Wann immer eine neue Berufsgruppe entstand oder eine neue gesellschaftliche Gruppierung auftauchte, musste sie als Kaste anerkannt werden, um einen rechtmäßigen Platz in der Gesellschaft einnehmen zu können. Gruppen, die nicht als eigene Kaste anerkannt wurden, wurden dagegen von der Gesellschaft ausgeschlossen. Bis heute müssen diese »Unberührbaren« abseits der Gesellschaft leben, die schmutzigsten Arbeiten übernehmen und zum Beispiel den Müll nach Verwertbarem durchsuchen. Selbst die Angehörigen der untersten Kasten vermeiden es, sich mit ihnen zu vermischen, mit ihnen zu essen, sie zu berühren oder gar, sie zu heiraten. Im modernen Indien werden Heirat und Beruf nach wie vor stark vom Kastenwesen geprägt, trotz aller Versuche der demokratischen Regierung des Landes, das System aufzubrechen und die Hindus zu überzeugen, dass sie durch eine Vermischung der Kasten nicht verunreinigt würden. 51
Reinheit in Amerika
Auf dem amerikanischen Doppelkontinent wurde die Rassenhierarchie durch einen ähnlichen Teufelskreis aufrechterhalten. Vom 16. bis ins 18. Jahrhundert importierten europäische Eroberer Millionen afrikanischer Sklaven, die in Bergwerken und Plantagen zur Arbeit gezwungen wurden. Dass sie Sklaven aus Afrika brachten und nicht aus Europa oder Ostasien, hat vor allem drei Gründe.

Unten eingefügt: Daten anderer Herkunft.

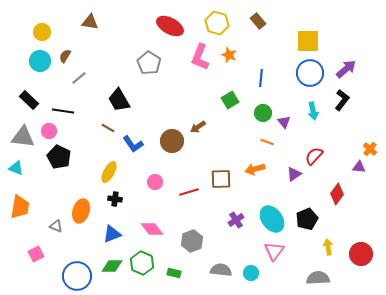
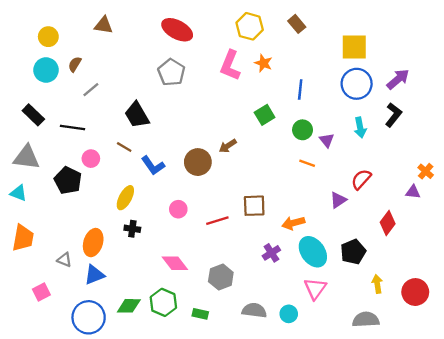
red ellipse: (170, 26) -> (177, 30), moved
pink circle: (49, 131) -> (91, 159), moved
orange arrow: (255, 169) -> (293, 223), moved
blue triangle: (112, 234) -> (94, 275), moved

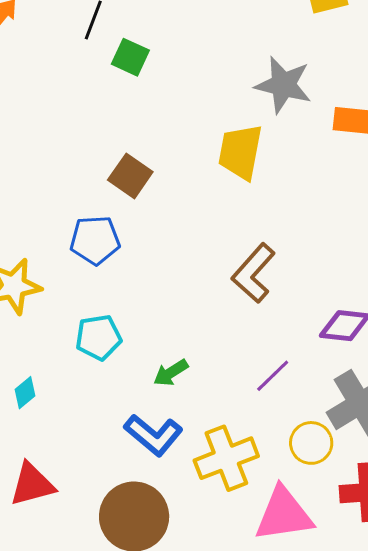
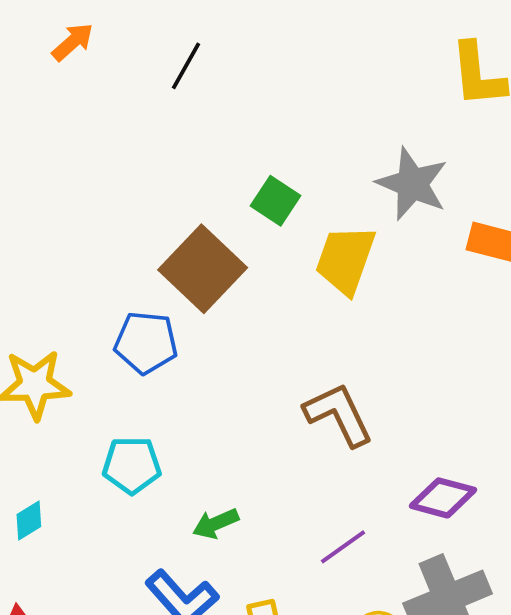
green square: (130, 57) -> (275, 201), moved
brown square: (130, 176) -> (203, 269), size x1.5
brown L-shape: (253, 273) -> (339, 415), turned 104

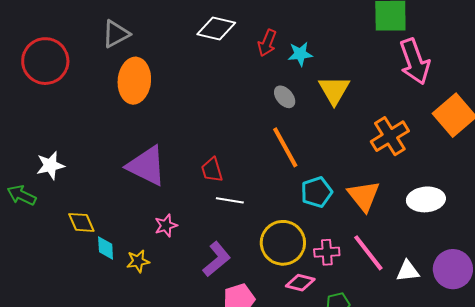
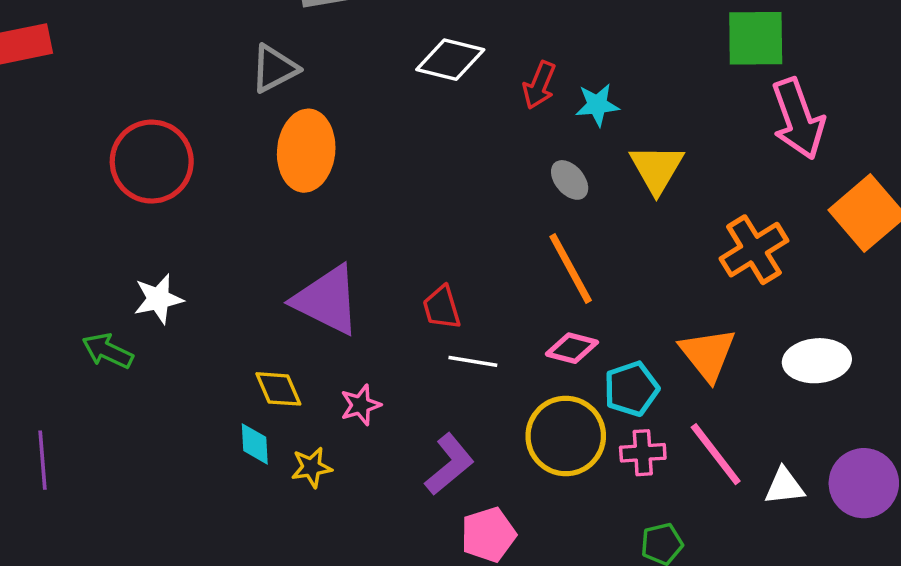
red circle: (45, 61) -> (152, 162), moved
cyan pentagon: (317, 192) -> (631, 389), moved
yellow diamond: (81, 222) -> (278, 389), moved
pink diamond: (300, 283) -> (572, 348), moved

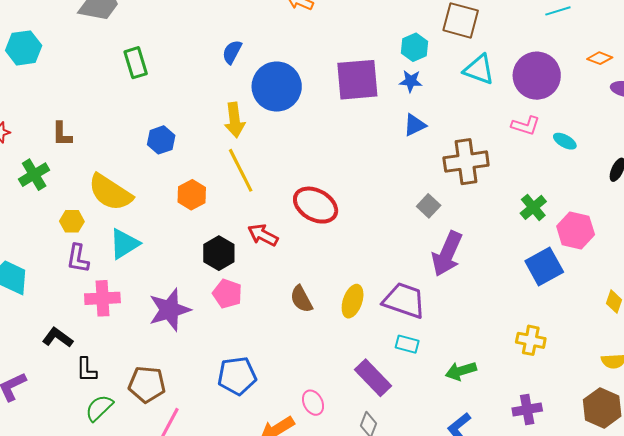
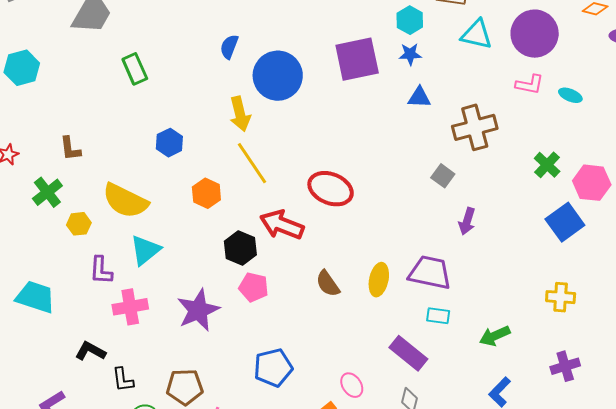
blue triangle: (415, 125) -> (419, 97), turned 35
yellow hexagon: (72, 221) -> (79, 224), moved
red arrow: (263, 235) -> (282, 225), size x1.4
purple arrow: (447, 254) -> (467, 221), size x0.6

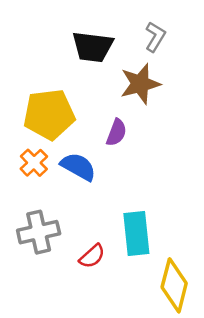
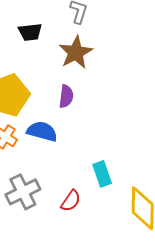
black trapezoid: (93, 47) -> (30, 32), size x0.7
cyan rectangle: (136, 234) -> (102, 174), size x0.7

Erstens lag Afrika näher und es war billiger, Arbeitskräfte aus dem Senegal zu importieren als zum Beispiel aus Vietnam.
Zweitens gab es in Afrika bereits einen gut organisierten Sklavenhandel, der Menschen aus Schwarzafrika in den Nahen Osten verschleppte, während die Sklaverei in Europa relativ selten war. Es war einfacher, auf einem bestehenden Markt einzukaufen, als einen neuen zu schaffen.

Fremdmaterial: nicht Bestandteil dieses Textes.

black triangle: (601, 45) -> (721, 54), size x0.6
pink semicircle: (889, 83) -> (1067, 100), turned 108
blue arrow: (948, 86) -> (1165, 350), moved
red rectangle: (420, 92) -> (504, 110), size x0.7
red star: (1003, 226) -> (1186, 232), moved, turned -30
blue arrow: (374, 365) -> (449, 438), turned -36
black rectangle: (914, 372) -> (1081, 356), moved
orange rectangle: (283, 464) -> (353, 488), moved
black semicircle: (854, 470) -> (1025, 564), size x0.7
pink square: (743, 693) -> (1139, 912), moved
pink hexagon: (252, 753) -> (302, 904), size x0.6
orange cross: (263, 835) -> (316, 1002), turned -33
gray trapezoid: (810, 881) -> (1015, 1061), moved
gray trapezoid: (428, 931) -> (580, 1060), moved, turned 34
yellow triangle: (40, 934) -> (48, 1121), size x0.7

Und drittens wurden die Plantagen in den Vereinigten Staaten, Haiti und Brasilien von Krankheiten wie Malaria und Gelbfieber heimgesucht, die ursprünglich aus Afrika kamen. Afrikaner hatten über viele Generationen hinweg eine teilweise Immunität gegen diese Krankheiten entwickelt, während Europäer in Scharen dahingerafft wurden. Für einen Plantagenbesitzer war es also wirtschaftlich sinnvoller, afrikanische Sklaven zu kaufen, statt europäische Schuldsklaven. Paradoxerweise wurde so die biologische Überlegenheit der Afrikaner Ausgangspunkt für ihre gesellschaftliche Unterlegenheit: Gerade weil die Afrikaner besser an die tropischen Klimate angepasst waren als die Europäer, wurden sie zu Sklaven der europäischen Herren! Aufgrund dieser drei willkürlichen Faktoren spalteten sich die neuen Gesellschaften des amerikanischen Doppelkontinents in eine herrschende Gruppe von »weißen« Europäern und eine unterdrückte Gruppe von »schwarzen« Afrikanern.

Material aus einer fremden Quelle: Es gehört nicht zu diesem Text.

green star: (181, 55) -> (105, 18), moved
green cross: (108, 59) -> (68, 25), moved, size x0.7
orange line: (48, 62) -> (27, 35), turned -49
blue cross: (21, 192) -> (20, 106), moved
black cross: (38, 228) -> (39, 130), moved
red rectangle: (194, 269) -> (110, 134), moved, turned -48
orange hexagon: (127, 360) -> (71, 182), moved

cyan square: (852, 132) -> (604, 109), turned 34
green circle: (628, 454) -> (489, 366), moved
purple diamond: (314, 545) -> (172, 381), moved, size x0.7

Natürlich gibt niemand gern zu, dass er Sklaven einer bestimmten Hautfarbe und Herkunft nur hält, weil ihm dies wirtschaftliche Vorteile bringt. Wie die arischen Eroberer Indiens wollten die weißen Amerikaner gern als fromme und gerechte Menschen dastehen. Daher bemühten sie religiöse und pseudowissenschaftliche Mythen, um die neue Ordnung zu rechtfertigen. Theologen behaupteten zum Beispiel, die Schwarzafrikaner seien Nachkommen einer biblischen Figur namens Ham, der von seinem Vater Noah mit dem Fluch belegt worden war, dass seine Kinder Sklaven würden. Und Wissenschaftler argumentierten, Schwarze seien den Weißen biologisch unterlegen, weil ihre Intelligenz und ihr moralisches Empfinden weniger entwickelt seien oder weil sie schmutziger seien und Krankheiten verbreiteten (mit anderen Worten, weil sie »unrein« waren).